Shapash + Keras in Jupyter: Titanic Survival Classification¶
This tutorial shows how to: - train a tabular deep learning model (Keras) - predict Titanic passenger survival - explain predictions in a notebook with Shapash
1. Imports¶
[ ]:
import numpy as np
import pandas as pd
import matplotlib.pyplot as plt
from IPython.display import clear_output, display
from category_encoders import one_hot
from sklearn.metrics import accuracy_score, classification_report
from sklearn.model_selection import train_test_split
import keras
from keras import layers
from shapash import SmartExplainer
from shapash.data.data_loader import data_loading
2. Loading the Titanic data¶
[2]:
titanic_df, titanic_dict = data_loading('titanic')
titanic_df.head()
[2]:
| Survived | Pclass | Name | Sex | Age | SibSp | Parch | Fare | Embarked | Title | |
|---|---|---|---|---|---|---|---|---|---|---|
| PassengerId | ||||||||||
| 1 | 0 | Third class | Braund Owen Harris | male | 22.0 | 1 | 0 | 7.25 | Southampton | Mr |
| 2 | 1 | First class | Cumings John Bradley (Florence Briggs Thayer) | female | 38.0 | 1 | 0 | 71.28 | Cherbourg | Mrs |
| 3 | 1 | Third class | Heikkinen Laina | female | 26.0 | 0 | 0 | 7.92 | Southampton | Miss |
| 4 | 1 | First class | Futrelle Jacques Heath (Lily May Peel) | female | 35.0 | 1 | 0 | 53.10 | Southampton | Mrs |
| 5 | 0 | Third class | Allen William Henry | male | 35.0 | 0 | 0 | 8.05 | Southampton | Mr |
[3]:
features = ['Pclass', 'Age', 'Sex', 'SibSp', 'Parch', 'Fare', 'Embarked']
target = 'Survived'
df = titanic_df[features + [target]].copy()

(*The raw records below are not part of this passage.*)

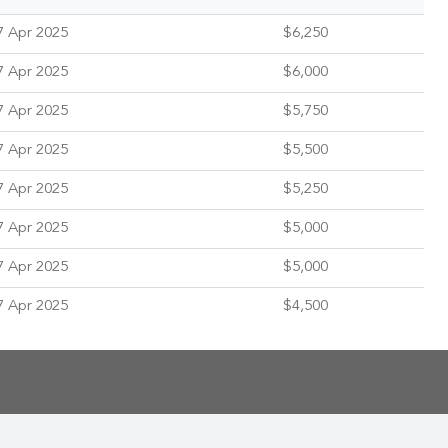
7 Apr 2025
$6,250
7 Apr 2025
$6,000
7 Apr 2025
$5,750
7 Apr 2025
$5,500
7 Apr 2025
$5,250
7 Apr 2025
$5,000
7 Apr 2025
$5,000
7 Apr 2025
$4,500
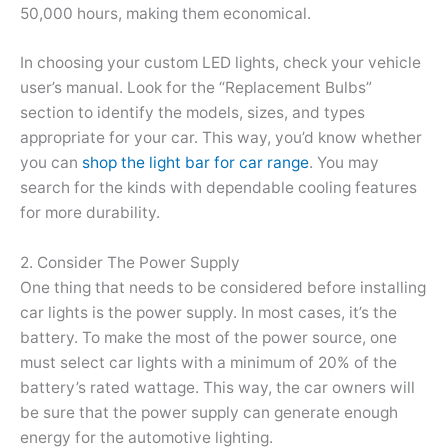
50,000 hours, making them economical.
In choosing your custom LED lights, check your vehicle
user’s manual. Look for the “Replacement Bulbs”
section to identify the models, sizes, and types
appropriate for your car. This way, you’d know whether
you can
shop the light bar for car range
. You may
search for the kinds with dependable cooling features
for more durability.
2. Consider The Power Supply
One thing that needs to be considered before installing
car lights is the power supply. In most cases, it’s the
battery. To make the most of the power source, one
must select car lights with a minimum of 20% of the
battery’s rated wattage. This way, the car owners will
be sure that the power supply can generate enough
energy for the automotive lighting.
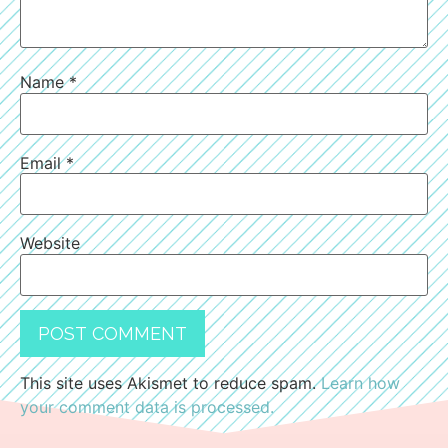
Name
*
Email
*
Website
This site uses Akismet to reduce spam.
Learn how
your comment data is processed.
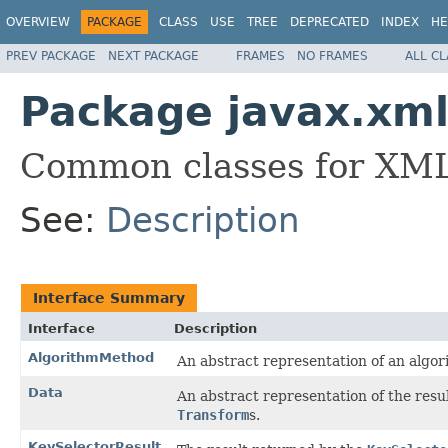
OVERVIEW
PACKAGE
CLASS
USE
TREE
DEPRECATED
INDEX
HE
PREV PACKAGE
NEXT PACKAGE
FRAMES
NO FRAMES
ALL C
Package javax.xml
Common classes for XML
See:
Description
Interface Summary
Interface
Description
AlgorithmMethod
An abstract representation of an algor
Data
An abstract representation of the resu
Transform
s.
KeySelectorResult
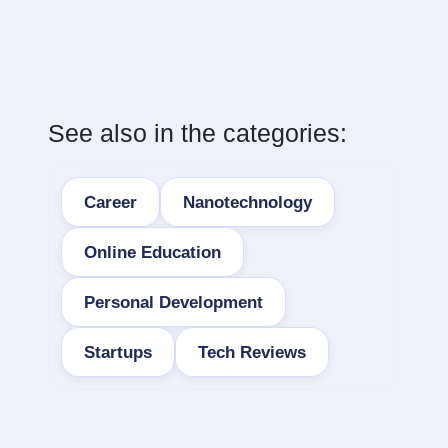
See also in the categories:
Career
Nanotechnology
Online Education
Personal Development
Startups
Tech Reviews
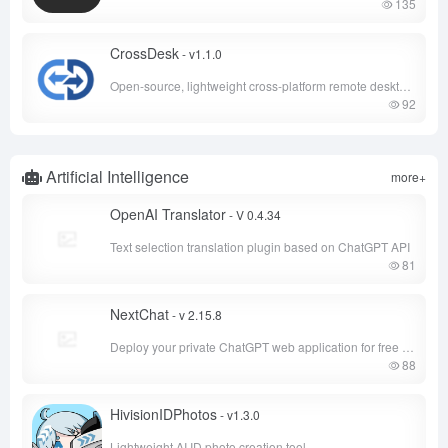
135
CrossDesk
- v1.1.0
Open-source, lightweight cross-platform remote desktop tool
92
Artificial Intelligence
more+
OpenAI Translator
- V 0.4.34
Text selection translation plugin based on ChatGPT API
81
NextChat
- v 2.15.8
Deploy your private ChatGPT web application for free with one click
88
HivisionIDPhotos
- v1.3.0
Lightweight AI ID photo creation tool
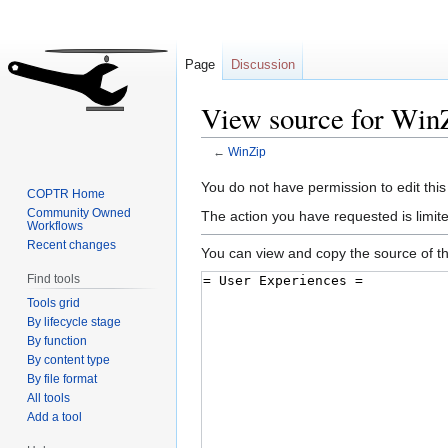
Page
Discussion
View source for Win
←
WinZip
Jump
Jump
You do not have permission to edit this
COPTR Home
to
to
Community Owned
The action you have requested is limite
Workflows
navigation
search
Recent changes
You can view and copy the source of th
Find tools
Tools grid
By lifecycle stage
By function
By content type
By file format
All tools
Add a tool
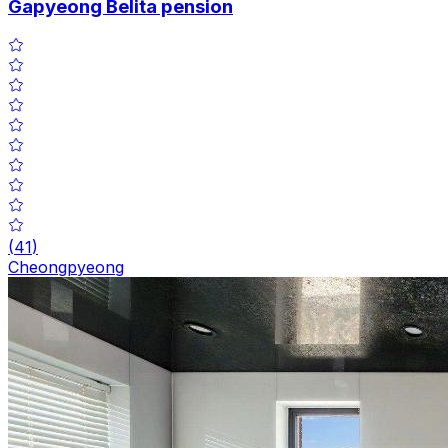
Gapyeong Belita pension
(
41
)
Cheongpyeong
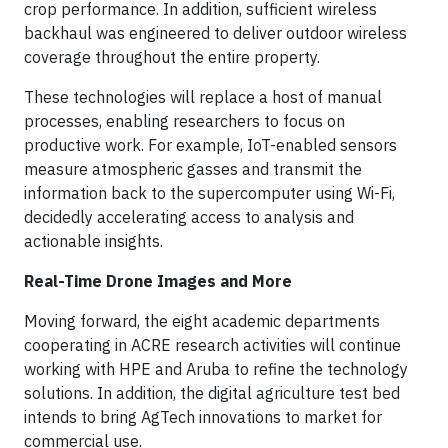
crop performance. In addition, sufficient wireless
backhaul was engineered to deliver outdoor wireless
coverage throughout the entire property.
These technologies will replace a host of manual
processes, enabling researchers to focus on
productive work. For example, IoT-enabled sensors
measure atmospheric gasses and transmit the
information back to the supercomputer using Wi-Fi,
decidedly accelerating access to analysis and
actionable insights.
Real-Time Drone Images and More
Moving forward, the eight academic departments
cooperating in ACRE research activities will continue
working with HPE and Aruba to refine the technology
solutions. In addition, the digital agriculture test bed
intends to bring AgTech innovations to market for
commercial use.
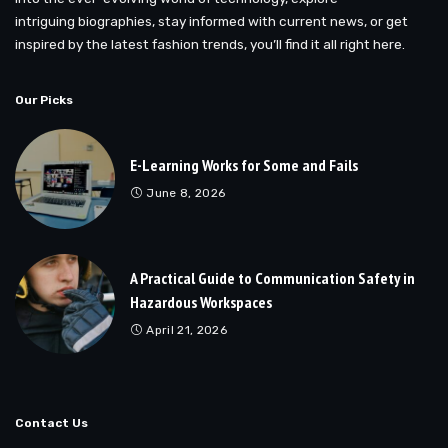
intriguing biographies, stay informed with current news, or get
inspired by the latest fashion trends, you’ll find it all right here.
Our Picks
E-Learning Works for Some and Fails
June 8, 2026
A Practical Guide to Communication Safety in
Hazardous Workspaces
April 21, 2026
Contact Us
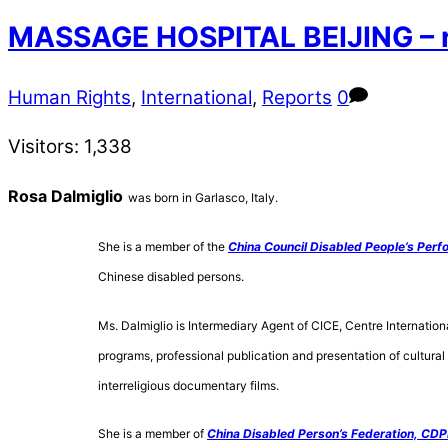
MASSAGE HOSPITAL BEIJING – r
Human Rights
,
International
,
Reports
0
Visitors:
1,338
Rosa Dalmiglio
was born in Garlasco, Italy.
She is a member of the
China Council Disabled People’s Perf
Chinese disabled persons.
Ms. Dalmiglio is Intermediary Agent of CICE, Centre Internation
programs, professional publication and presentation of cultural 
interreligious documentary films.
She is a member of
China Disabled Person’s Federation, CDP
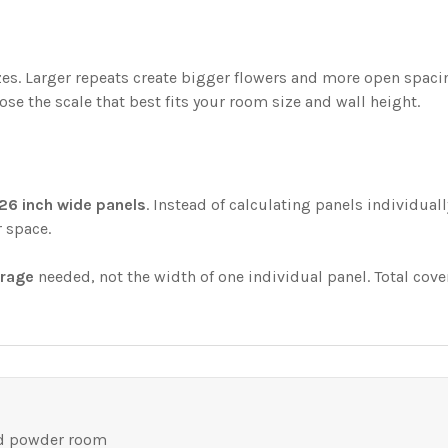
sizes. Larger repeats create bigger flowers and more open spa
ose the scale that best fits your room size and wall height.
26 inch wide panels
. Instead of calculating panels individual
r space.
erage
needed, not the width of one individual panel. Total cove
nd powder room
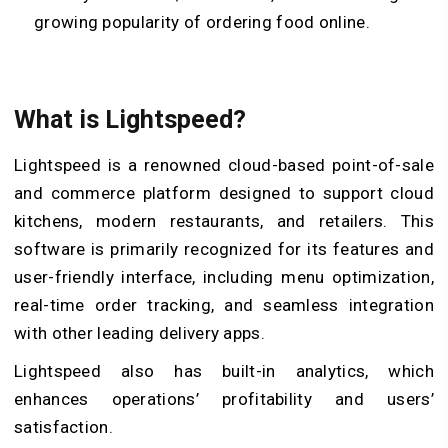
growing popularity of ordering food online.
What is Lightspeed?
Lightspeed is a renowned cloud-based point-of-sale
and commerce platform designed to support cloud
kitchens, modern restaurants, and retailers. This
software is primarily recognized for its features and
user-friendly interface, including menu optimization,
real-time order tracking, and seamless integration
with other leading delivery apps.
Lightspeed also has built-in analytics, which
enhances operations’ profitability and users’
satisfaction.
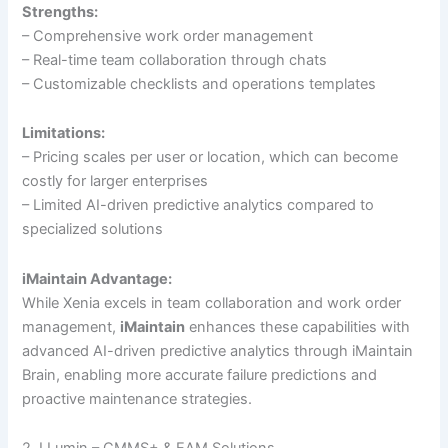
Strengths:
– Comprehensive work order management
– Real-time team collaboration through chats
– Customizable checklists and operations templates
Limitations:
– Pricing scales per user or location, which can become
costly for larger enterprises
– Limited AI-driven predictive analytics compared to
specialized solutions
iMaintain Advantage:
While Xenia excels in team collaboration and work order
management,
iMaintain
enhances these capabilities with
advanced AI-driven predictive analytics through iMaintain
Brain, enabling more accurate failure predictions and
proactive maintenance strategies.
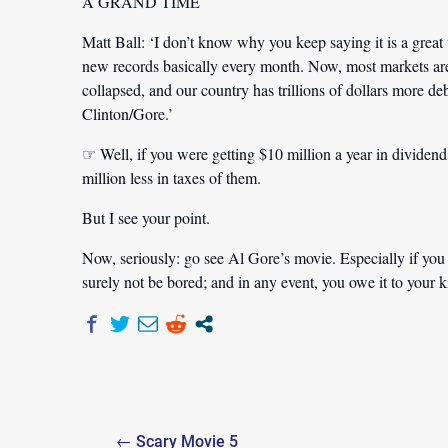
A GRAND TIME
Matt Ball:
‘I don’t know why you keep saying it is a great
new records basically every month. Now, most markets ar
collapsed, and our country has trillions of dollars more de
Clinton/Gore.’
☞ Well, if you were getting $10 million a year in dividend
million less in taxes of them.
But I see your point.
Now, seriously: go see Al Gore’s movie. Especially if you
surely not be bored; and in any event, you owe it to your k
Post
← Scary Movie 5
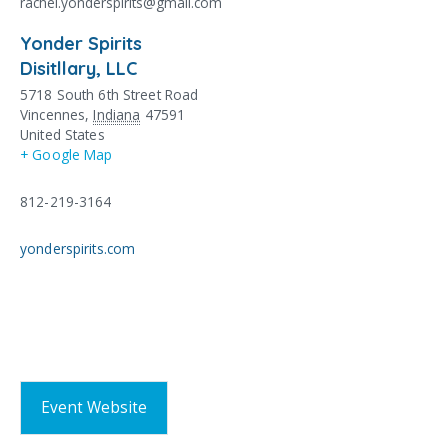
rachel.yonderspirits@gmail.com
Yonder Spirits
Disitllary, LLC
5718 South 6th Street Road
Vincennes
,
Indiana
47591
United States
+ Google Map
812-219-3164
yonderspirits.com
Event Website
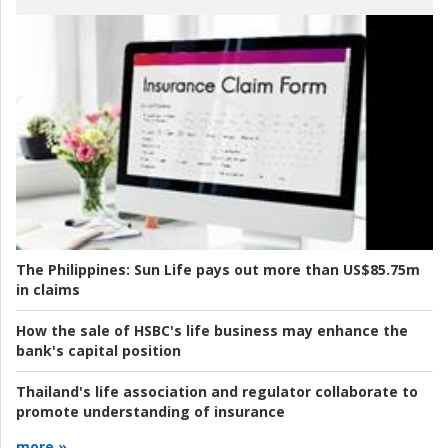
The Philippines:
Sun Life pays out more than US$85.75m
in claims
How the sale of HSBC's life business may enhance the
bank's capital position
Thailand's life association and regulator collaborate to
promote understanding of insurance
more »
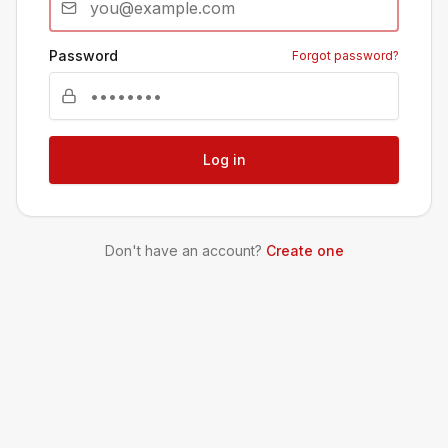
Password
Forgot password?
Log in
Don't have an account?
Create one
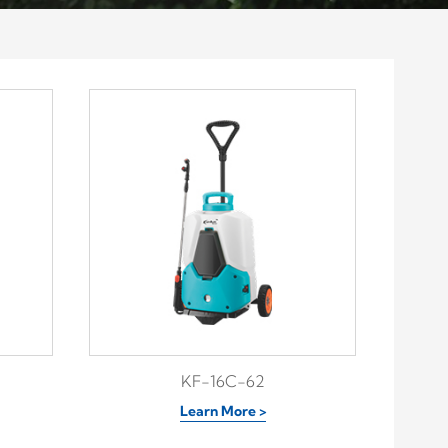
KF-16C-62
Learn More >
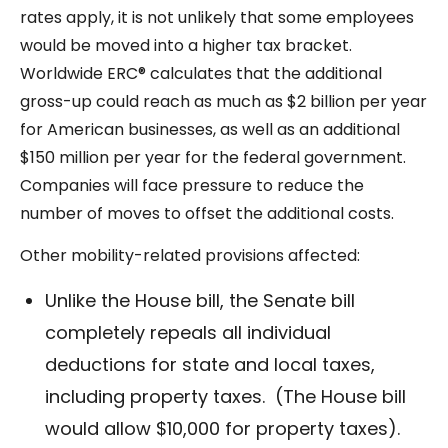
rates apply, it is not unlikely that some employees
would be moved into a higher tax bracket.
Worldwide ERC® calculates that the additional
gross-up could reach as much as $2 billion per year
for American businesses, as well as an additional
$150 million per year for the federal government.
Companies will face pressure to reduce the
number of moves to offset the additional costs.
Other mobility-related provisions affected:
Unlike the House bill, the Senate bill
completely repeals all individual
deductions for state and local taxes,
including property taxes. (The House bill
would allow $10,000 for property taxes).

# Convert Pclass labels to ordinal values
pclass_map = {
'First class': 1,
'Second class': 2,
'Third class': 3,
}
df['Pclass'] = df['Pclass'].map(pclass_map).fillna(df['Pclass'])
df['Pclass'] = pd.to_numeric(df['Pclass'], errors='coerce')
# Clean minimal values for a tabular neural network
df['Age'] = df['Age'].fillna(df['Age'].median())
df['Fare'] = df['Fare'].fillna(df['Fare'].median())
df['Embarked'] = df['Embarked'].fillna(df['Embarked'].mode()[0])
df['Pclass'] = df['Pclass'].fillna(df['Pclass'].median())
X = df[features]
y = df[target].astype(int).to_frame()
X.shape, y.shape
[3]:
((891, 7), (891, 1))
3. Encoding categorical variables¶
[4]:
encoder = one_hot.OneHotEncoder(cols=['Sex', 'Embarked'], use_cat_names=True)
X_enc = encoder.fit_transform(X)
X_train, X_test, y_train, y_test = train_test_split(
X_enc, y,
test_size=0.25,
random_state=42,
stratify=y
)
X_train.shape, X_test.shape
[4]:
((668, 10), (223, 10))
4. Deep learning model with Keras¶
[5]:
keras.utils.set_random_seed(42)
model = keras.Sequential([
layers.Input(shape=(X_train.shape[1],)),
layers.Dense(64, activation='relu'),
layers.Dropout(0.2),
layers.Dense(32, activation='relu'),
layers.Dense(1, activation='sigmoid')
])
model.compile(
optimizer=keras.optimizers.Adam(learning_rate=1e-3),
loss='binary_crossentropy',
metrics=['accuracy'],
)
early_stopping = keras.callbacks.EarlyStopping(
monitor='val_loss',
patience=15,
restore_best_weights=True
)
SHAPASH_YELLOW = '#f4c000'
SHAPASH_GREY = '#343736'
class LiveLossPlot(keras.callbacks.Callback):
def on_train_begin(self, logs=None):
self.train_losses = []
self.val_losses = []
def on_epoch_end(self, epoch, logs=None):
logs = logs or {}
self.train_losses.append(logs.get('loss'))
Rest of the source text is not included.